0

There are several files ( mostly pngs ) amounting to around 5 GB in my Git repository. These files are spread across different directories. So, basically I just needed to delete those directories. Eg.

dataset1/ #contains around 1 G of pngs
dataset2/ #contains around 1 G of pngs
library1/ #contains around 3 G of .so

I have now deleted them, commited and pushed again. But ofcourse, if I clone the repository again, since they once were checked in, become part of the checkout. I can confirm, that they are being checked out because I can see the number of objects and it is a huge number ( 52768 ). After deleting the 5 GB, I was expecting around 3000 objects.

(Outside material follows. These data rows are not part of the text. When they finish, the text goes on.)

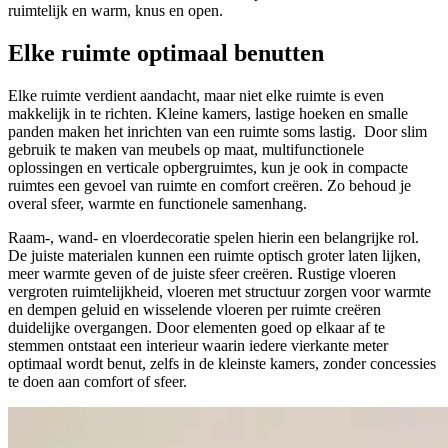
ruimtelijk en warm, knus en open.
Elke ruimte optimaal benutten
Elke ruimte verdient aandacht, maar niet elke ruimte is even
makkelijk in te richten. Kleine kamers, lastige hoeken en smalle
panden maken het inrichten van een ruimte soms lastig. Door slim
gebruik te maken van meubels op maat, multifunctionele
oplossingen en verticale opbergruimtes, kun je ook in compacte
ruimtes een gevoel van ruimte en comfort creëren. Zo behoud je
overal sfeer, warmte en functionele samenhang.
Raam-, wand- en vloerdecoratie spelen hierin een belangrijke rol.
De juiste materialen kunnen een ruimte optisch groter laten lijken,
meer warmte geven of de juiste sfeer creëren. Rustige vloeren
vergroten ruimtelijkheid, vloeren met structuur zorgen voor warmte
en dempen geluid en wisselende vloeren per ruimte creëren
duidelijke overgangen. Door elementen goed op elkaar af te
stemmen ontstaat een interieur waarin iedere vierkante meter
optimaal wordt benut, zelfs in de kleinste kamers, zonder concessies
te doen aan comfort of sfeer.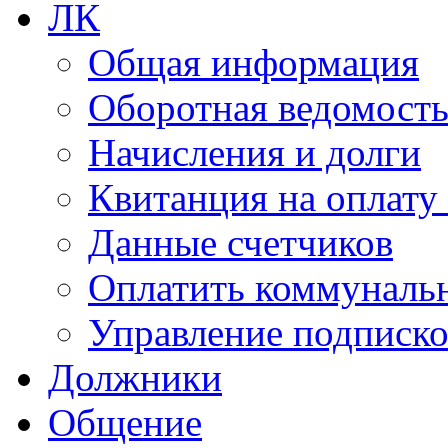
ЛК
Общая информация
Оборотная ведомост
Начисления и долги
Квитанция на оплату
Данные счетчиков
Оплатить коммунальн
Управление подписк
Должники
Общение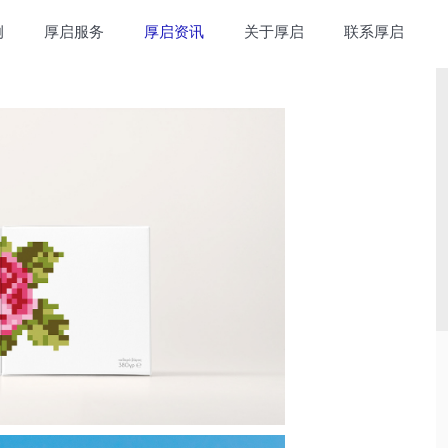
例
厚启服务
厚启资讯
关于厚启
联系厚启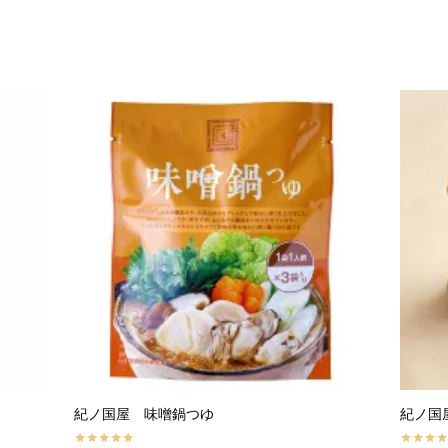
紀ノ国屋 味噌鍋つゆ
紀ノ国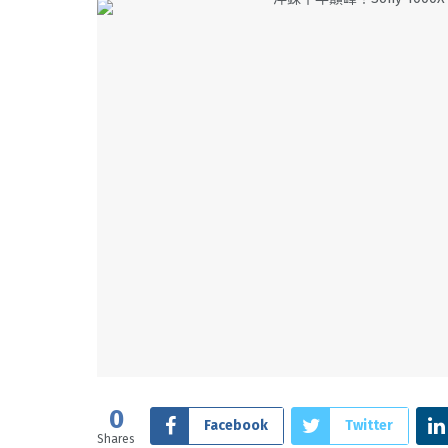
0
Facebook
Twitter
Shares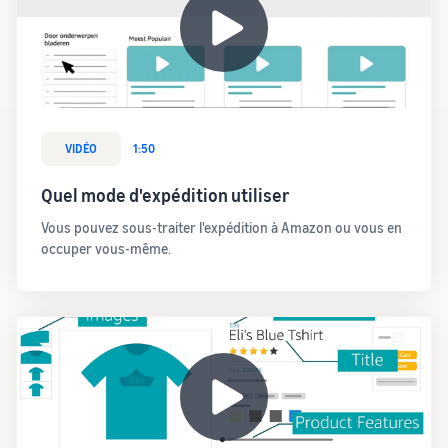
VIDÉO
1:50
Quel mode d'expédition utiliser
Vous pouvez sous-traiter l'expédition à Amazon ou vous en
occuper vous-même.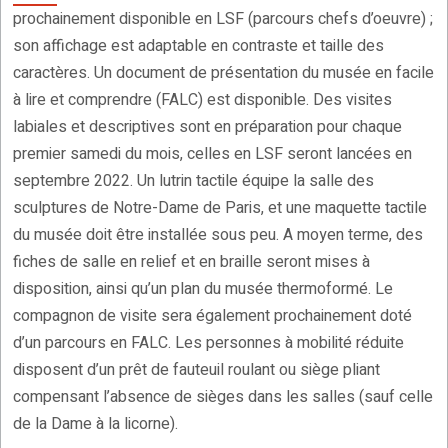
prochainement disponible en LSF (parcours chefs d’oeuvre) ;
son affichage est adaptable en contraste et taille des
caractères. Un document de présentation du musée en facile
à lire et comprendre (FALC) est disponible. Des visites
labiales et descriptives sont en préparation pour chaque
premier samedi du mois, celles en LSF seront lancées en
septembre 2022. Un lutrin tactile équipe la salle des
sculptures de Notre-Dame de Paris, et une maquette tactile
du musée doit être installée sous peu. A moyen terme, des
fiches de salle en relief et en braille seront mises à
disposition, ainsi qu’un plan du musée thermoformé. Le
compagnon de visite sera également prochainement doté
d’un parcours en FALC. Les personnes à mobilité réduite
disposent d’un prêt de fauteuil roulant ou siège pliant
compensant l’absence de sièges dans les salles (sauf celle
de la Dame à la licorne).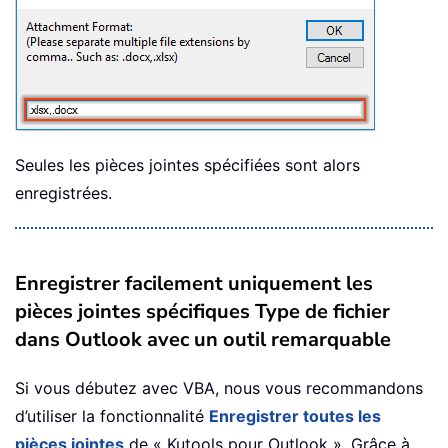
Seules les pièces jointes spécifiées sont alors
enregistrées.
Enregistrer facilement uniquement les
pièces jointes spécifiques Type de fichier
dans Outlook avec un outil remarquable
Si vous débutez avec VBA, nous vous recommandons
d’utiliser la fonctionnalité
Enregistrer toutes les
pièces jointes
de « Kutools pour Outlook ». Grâce à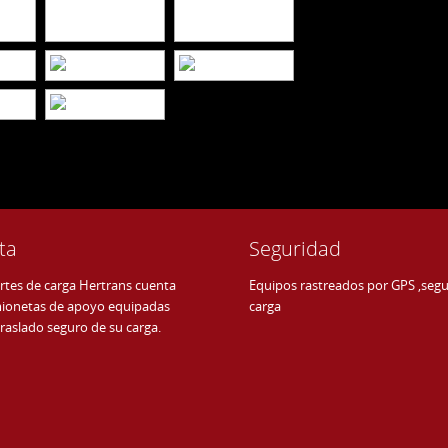
ta
Seguridad
rtes de carga Hertrans cuenta
Equipos rastreados por GPS ,seg
ionetas de apoyo equipadas
carga
traslado seguro de su carga.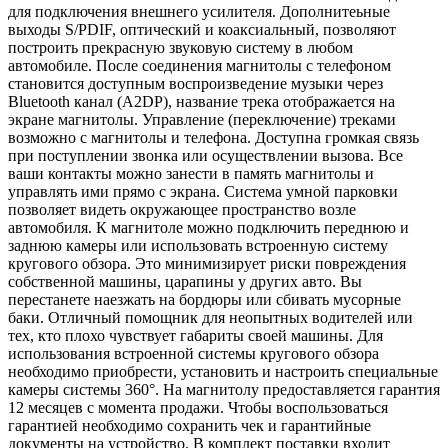
для подключения внешнего усилителя. Дополнитеьные
выходы S/PDIF, оптический и коаксиальный, позволяют
построить прекрасную звуковую систему в любом
автомобиле. После соединения магнитолы с телефоном
становится доступным воспроизведение музыки через
Bluetooth канал (A2DP), название трека отображается на
экране магнитолы. Управление (переключение) треками
возможно с магнитолы и телефона. Доступна громкая связь
при поступлении звонка или осуществлении вызова. Все
ваши контакты можно занести в память магнитолы и
управлять ими прямо с экрана. Система умной парковки
позволяет видеть окружающее пространство возле
автомобиля. К магнитоле можно подключить переднюю и
заднюю камеры или использовать встроенную систему
кругового обзора. Это минимизирует риски повреждения
собственной машины, царапины у других авто. Вы
перестанете наезжать на бордюры или сбивать мусорные
баки. Отличный помощник для неопытных водителей или
тех, кто плохо чувствует габариты своей машины. Для
использования встроенной системы кругового обзора
необходимо приобрести, установить и настроить специальные
камеры системы 360°. На магнитолу предоставляется гарантия
12 месяцев с момента продажи. Чтобы воспользоваться
гарантией необходимо сохранить чек и гарантийные
документы на устройство. В комплект поставки входит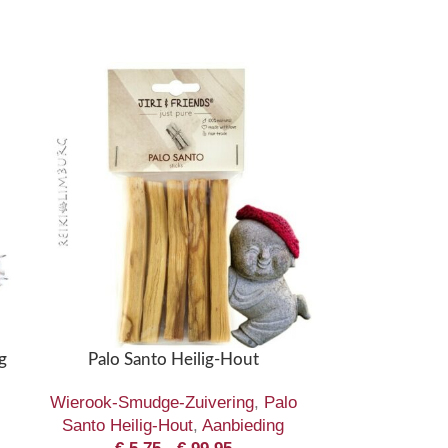
g
Palo Santo Heilig-Hout
Smudge brand
Wierook-Smudge-Zuivering
,
Palo
Wierook-Smud
Santo Heilig-Hout
,
Aanbieding
brander 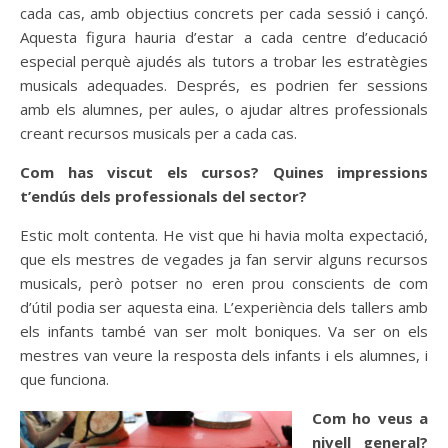
cada cas, amb objectius concrets per cada sessió i cançó.
Aquesta figura hauria d’estar a cada centre d’educació
especial perquè ajudés als tutors a trobar les estratègies
musicals adequades. Després, es podrien fer sessions
amb els alumnes, per aules, o ajudar altres professionals
creant recursos musicals per a cada cas.
Com has viscut els cursos? Quines impressions
t’endús dels professionals del sector?
Estic molt contenta. He vist que hi havia molta expectació,
que els mestres de vegades ja fan servir alguns recursos
musicals, però potser no eren prou conscients de com
d’útil podia ser aquesta eina. L’experiència dels tallers amb
els infants també van ser molt boniques. Va ser on els
mestres van veure la resposta dels infants i els alumnes, i
que funciona.
Com ho veus a
nivell general?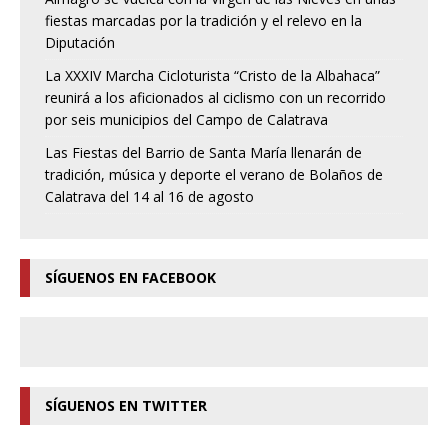
fiestas marcadas por la tradición y el relevo en la
Diputación
La XXXIV Marcha Cicloturista “Cristo de la Albahaca”
reunirá a los aficionados al ciclismo con un recorrido
por seis municipios del Campo de Calatrava
Las Fiestas del Barrio de Santa María llenarán de
tradición, música y deporte el verano de Bolaños de
Calatrava del 14 al 16 de agosto
SÍGUENOS EN FACEBOOK
SÍGUENOS EN TWITTER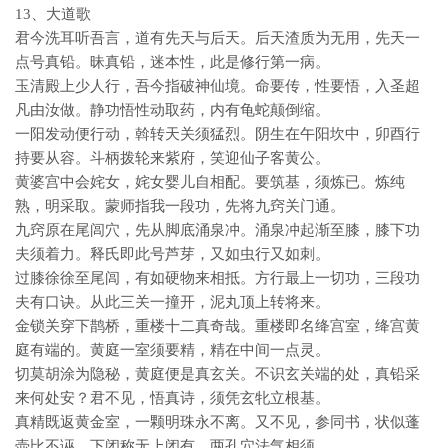
13、大道歌
君今洗耳听吾言，道有先天与后天。后天渣质为无用，先天一
点号真铅。昧真铅，迷本性，此是修行第一病。
玉清殿上少人行，吾今指破神仙境。命要传，性要悟，入圣超
凡由汝做。静功悟性动取药，内有龟蛇颠倒缩。
一阳发动便行动，斡转天关须猛烈。阴生在午阳坎中，卯酉行
持要从容。斗柄拨轮来紫府，笑迎仙子客黄公。
黄婆宫中会姹女，姹女婴儿自相配。要筑基，须炼已。炼纯
熟，明采取。蒙师指我一段功，先将九窍关门通。
九窍原在尾闾穴，先从脚底涌泉冲。涌泉冲起渐至膝，膝下功
夫须着力。释氏即此号芦芽，又如虫行又如刺。
过膝徐徐至尾闾，有如硬物来相抵。方行最上一切功，三段功
夫有口诀。从此三关一撞开，泥丸顶上转将来。
金锁关穿下鹊桥，重楼十二真奇哉。重楼即名绛宫室，绛宫黄
庭有端的。黄庭一室须要精，精在中间一点灵。
切莫胡涂为隐秘，黄庭便是真玄关。不识玄关端的处，真铅采
来何处安？君不见，悟真诗，须凭玄牝立根基。
真精既返黄金室，一颗明珠永不离。又不见，参同书，状似蓬
壶比不诬。下闭称无上闭有，两孔穴法气相须。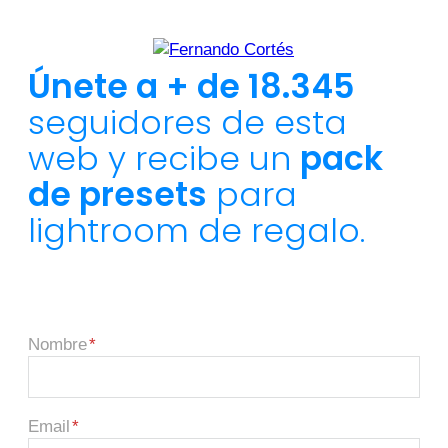
Únete a + de 18.345
seguidores de esta
web y recibe un
pack
de presets
para
lightroom de regalo.
Nombre
Email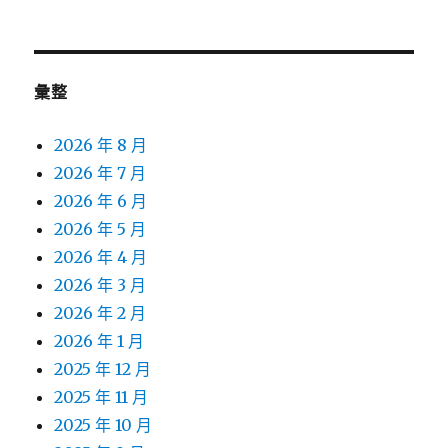
彙整
2026 年 8 月
2026 年 7 月
2026 年 6 月
2026 年 5 月
2026 年 4 月
2026 年 3 月
2026 年 2 月
2026 年 1 月
2025 年 12 月
2025 年 11 月
2025 年 10 月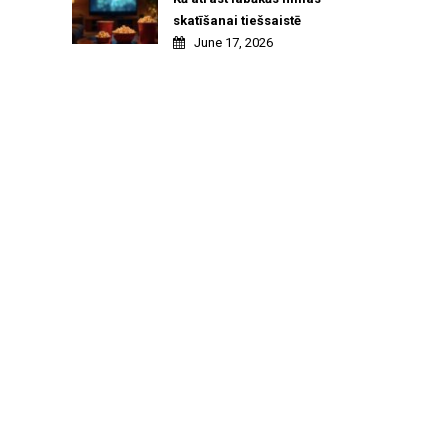
skatīšanai tiešsaistē
June 17, 2026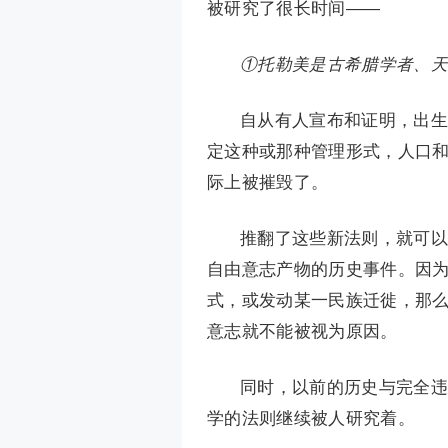
被研究了很长时间——
①托勒美是古希腊学者、天
自从有人宣布和证明，出生
定这种或那种管理形式，人口
际上被摧毁了。
推翻了这些新法则，就可以
自由意志产物的历史事件。因
式，或发动某一民族迁徙，那
意志就不能被视为原因。
同时，以前的历史与完全违
学的法则继续被人研究着。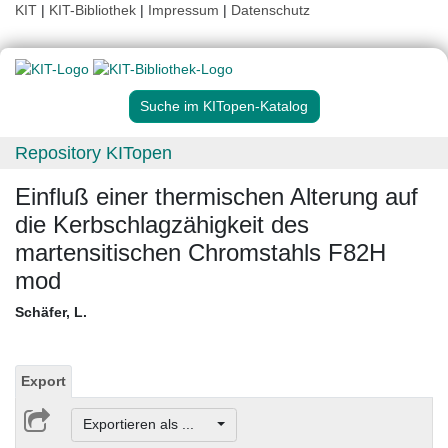
KIT
|
KIT-Bibliothek
|
Impressum
|
Datenschutz
Suche im KITopen-Katalog
Repository KITopen
Einfluß einer thermischen Alterung auf
die Kerbschlagzähigkeit des
martensitischen Chromstahls F82H
mod
Schäfer, L.
Export
Exportieren als ...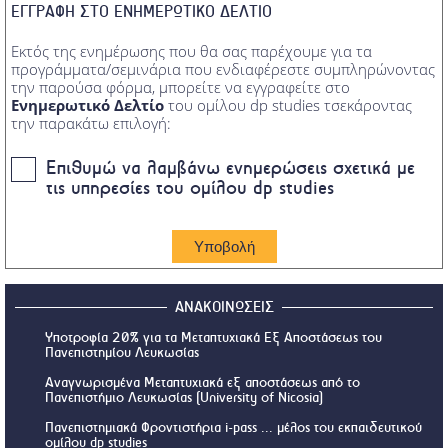
ΕΓΓΡΑΦΗ ΣΤΟ ΕΝΗΜΕΡΩΤΙΚΟ ΔΕΛΤΙΟ
Εκτός της ενημέρωσης που θα σας παρέχουμε για τα
προγράμματα/σεμινάρια που ενδιαφέρεστε συμπληρώνοντας
την παρούσα φόρμα, μπορείτε να εγγραφείτε στο
Ενημερωτικό Δελτίο
του ομίλου dp studies τσεκάροντας
την παρακάτω επιλογή:
Επιθυμώ να λαμβάνω ενημερώσεις σχετικά με
τις υπηρεσίες του ομίλου dp studies
ΑΝΑΚΟΙΝΩΣΕΙΣ
Υποτροφία 20% για τα Μεταπτυχιακά Εξ Αποστάσεως του
Πανεπιστημίου Λευκωσίας
Αναγνωρισμένα Μεταπτυχιακά εξ αποστάσεως από το
Πανεπιστήμιο Λευκωσίας (University of Nicosia)
Πανεπιστημιακά Φροντιστήρια i-pass ... μέλος του εκπαιδευτικού
ομίλου dp studies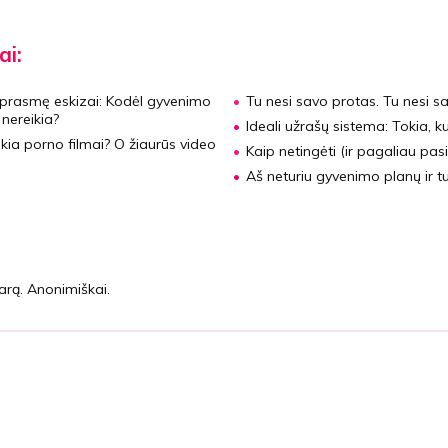
ai:
prasmę eskizai:
Kodėl gyvenimo
Tu nesi savo protas. Tu nesi s
nereikia?
Ideali užrašų sistema:
Tokia, k
ia porno filmai? O žiaurūs video
Kaip netingėti (ir pagaliau pasii
Aš neturiu gyvenimo planų ir tu
arą. Anonimiškai.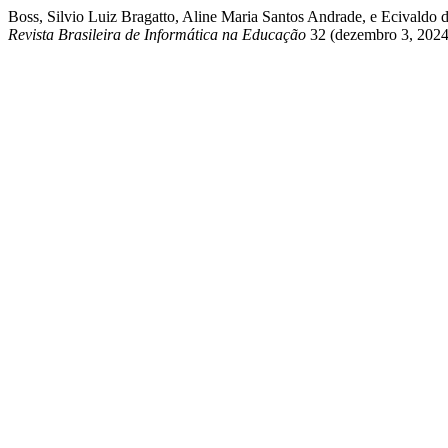
Boss, Silvio Luiz Bragatto, Aline Maria Santos Andrade, e Ecival
Revista Brasileira de Informática na Educação
32 (dezembro 3, 2024):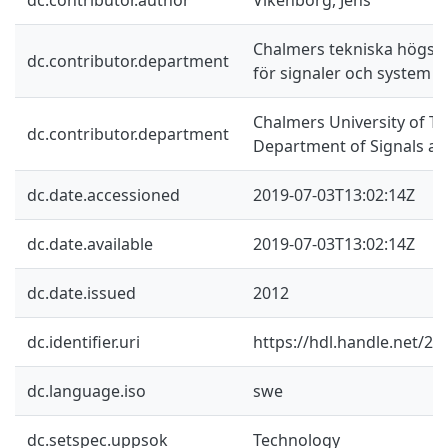
Chalmers tekniska högskol
dc.contributor.department
för signaler och system
Chalmers University of Te
dc.contributor.department
Department of Signals a
dc.date.accessioned
2019-07-03T13:02:14Z
dc.date.available
2019-07-03T13:02:14Z
dc.date.issued
2012
dc.identifier.uri
https://hdl.handle.net/2
dc.language.iso
swe
dc.setspec.uppsok
Technology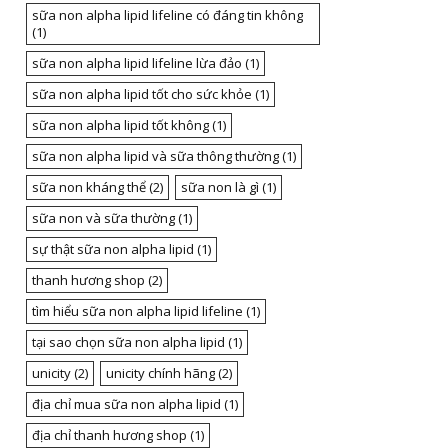
sữa non alpha lipid lifeline có đáng tin không
(1)
sữa non alpha lipid lifeline lừa đảo
(1)
sữa non alpha lipid tốt cho sức khỏe
(1)
sữa non alpha lipid tốt không
(1)
sữa non alpha lipid và sữa thông thường
(1)
sữa non kháng thể
(2)
sữa non là gì
(1)
sữa non và sữa thường
(1)
sự thật sữa non alpha lipid
(1)
thanh hương shop
(2)
tìm hiểu sữa non alpha lipid lifeline
(1)
tại sao chọn sữa non alpha lipid
(1)
unicity
(2)
unicity chính hãng
(2)
địa chỉ mua sữa non alpha lipid
(1)
địa chỉ thanh hương shop
(1)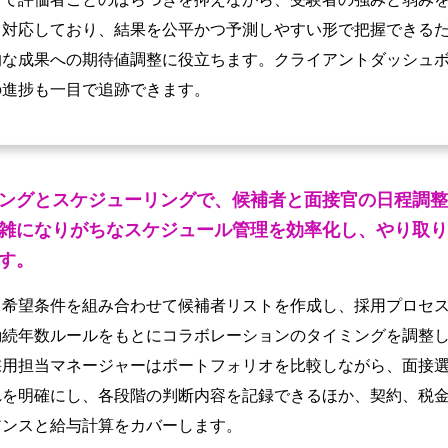
も対応しており、結果を公平かつ予測しやすい形で把握できる
的な成果への期待値調整に役立ちます。クライアントダッシュ
の進捗も一目で追跡できます。
ングとスケジューリングで、候補者と面接官の日程調整
雑になりがちなスケジュール管理を効率化し、やり取り
す。
、希望条件を組み合わせて候補者リストを作成し、採用プロセ
勤続年数ルールをもとにコラボレーションのタイミングを調整
採用担当マネージャーはポートフォリオを比較しながら、面接
れを明確にし、各段階の判断内容を記録できるほか、契約、税
アンスと給与計算をカバーします。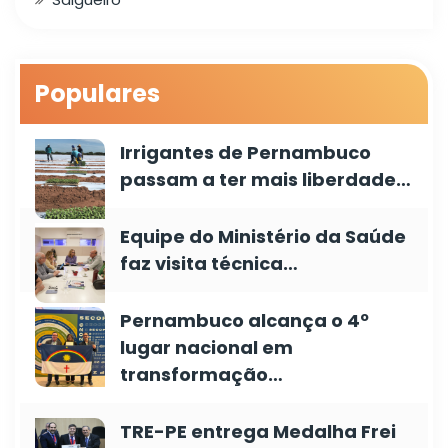
Populares
Irrigantes de Pernambuco
passam a ter mais liberdade…
Equipe do Ministério da Saúde
faz visita técnica…
Pernambuco alcança o 4º
lugar nacional em
transformação…
TRE-PE entrega Medalha Frei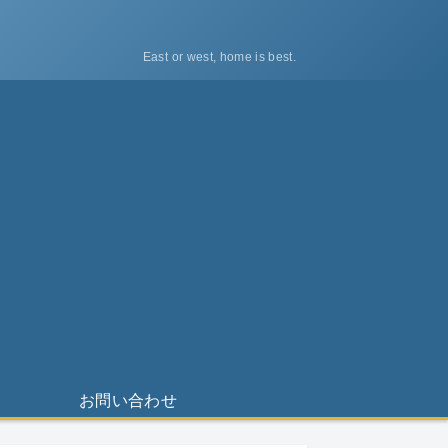
East or west, home is best.
ス
お問い合わせ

How can I permanently delete them from the upstream as well, so that they dont appear in the clone anymore?

infoclogged
  • 3,641
  • 5
  • 32
  • 53
  • the possible duplicate is for a single file, my problem is with multiple directories. – infoclogged Dec 13 '17 at 11:39
  • I'm sure you can figure out how to substitute those directories into any examples given there... but an alternative duplicate that specifically mentions folders: [Remove folder and its contents from git/GitHub's history](https://stackoverflow.com/questions/10067848/remove-folder-and-its-contents-from-git-githubs-history) – underscore_d Dec 13 '17 at 12:00
  • @underscore_d : yes, the new link addresses my problem. Guess, SO is about giving direct answers and not figuring out the solution yourself, as mentioned by you in your comment. I hope you get my point. – infoclogged Dec 13 '17 at 12:07

1 Answers1

0

This is where the BFG is useful. It will help you delete large files from your history.

Take special care to note the last step:

At this point, you're ready for everyone to ditch their old copies of the repo and do fresh clones of the nice, new pristine data. It's best to delete all old clones, as they'll have dirty history that you don't want to risk pushing back into your newly cleaned repo.

Edmund Dipple
  • 2,244
  • 17
  • 12